#### DATA FOR THIS EXERCISE ####
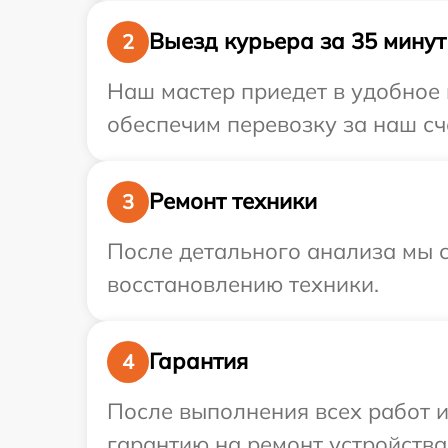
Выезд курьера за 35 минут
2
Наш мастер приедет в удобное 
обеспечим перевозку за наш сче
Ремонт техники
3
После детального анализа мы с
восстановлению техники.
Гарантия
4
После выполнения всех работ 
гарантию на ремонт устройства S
####
#### DATA FOR THIS EXERCISE ####
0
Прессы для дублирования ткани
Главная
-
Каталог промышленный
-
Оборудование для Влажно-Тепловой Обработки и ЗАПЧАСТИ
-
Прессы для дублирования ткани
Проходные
####
EXERCISE – Look over the listing. Pull out every line with the string "техники" in it.

TASK SOLUTION –
Ремонт техники
восстановлению техники.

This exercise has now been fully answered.